What you will do —
Starting with the line that mentions "peuvent suivre des", repeat each line verbatim until the entries end, both ends included.

Working data —
☆ ☆ ☆ ☆ ☆
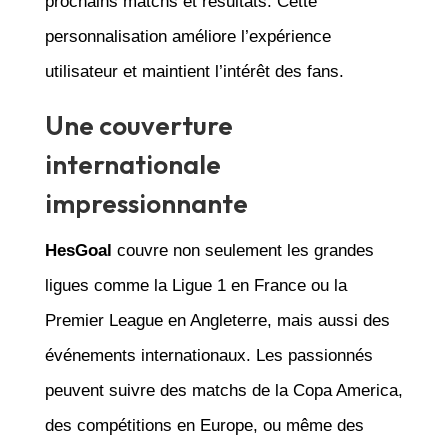
prochains matchs et résultats. Cette
personnalisation améliore l’expérience
utilisateur et maintient l’intérêt des fans.
Une couverture
internationale
impressionnante
HesGoal
couvre non seulement les grandes
ligues comme la Ligue 1 en France ou la
Premier League en Angleterre, mais aussi des
événements internationaux. Les passionnés
peuvent suivre des matchs de la Copa America,
des compétitions en Europe, ou même des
☆ ☆ ☆ ☆ ☆
Written solution —
peuvent suivre des matchs de la Copa America,
des compétitions en Europe, ou même des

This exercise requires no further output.